Exercise aim
Please return each entry that follows exactly as written, and keep the pictures out.

[Material for this task — start]

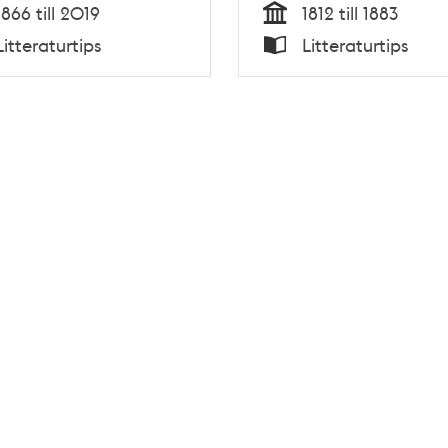
1866 till 2019
1812 till 1883
Tid
Litteraturtips
Litteraturtips
Typ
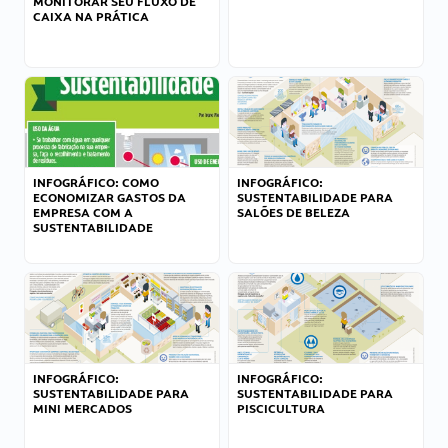
MONITORAR SEU FLUXO DE
CAIXA NA PRÁTICA
INFOGRÁFICO: COMO
INFOGRÁFICO:
ECONOMIZAR GASTOS DA
SUSTENTABILIDADE PARA
EMPRESA COM A
SALÕES DE BELEZA
SUSTENTABILIDADE
INFOGRÁFICO:
INFOGRÁFICO:
SUSTENTABILIDADE PARA
SUSTENTABILIDADE PARA
MINI MERCADOS
PISCICULTURA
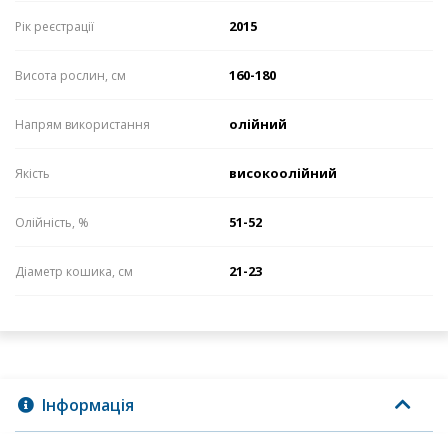
2015
Рік реєстрації
160-180
Висота рослин, см
олійний
Напрям використання
високоолійний
Якість
51-52
Олійність, %
21-23
Діаметр кошика, см
Інформація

[Material for this task — finish]

Written solution
1866 till 2019
1812 till 1883
Tid
Litteraturtips
Litteraturtips
Typ
MONITORAR SEU FLUXO DE
CAIXA NA PRÁTICA
INFOGRÁFICO: COMO
INFOGRÁFICO:
ECONOMIZAR GASTOS DA
SUSTENTABILIDADE PARA
EMPRESA COM A
SALÕES DE BELEZA
SUSTENTABILIDADE
INFOGRÁFICO:
INFOGRÁFICO:
SUSTENTABILIDADE PARA
SUSTENTABILIDADE PARA
MINI MERCADOS
PISCICULTURA
2015
Рік реєстрації
160-180
Висота рослин, см
олійний
Напрям використання
високоолійний
Якість
51-52
Олійність, %
21-23
Діаметр кошика, см
Інформація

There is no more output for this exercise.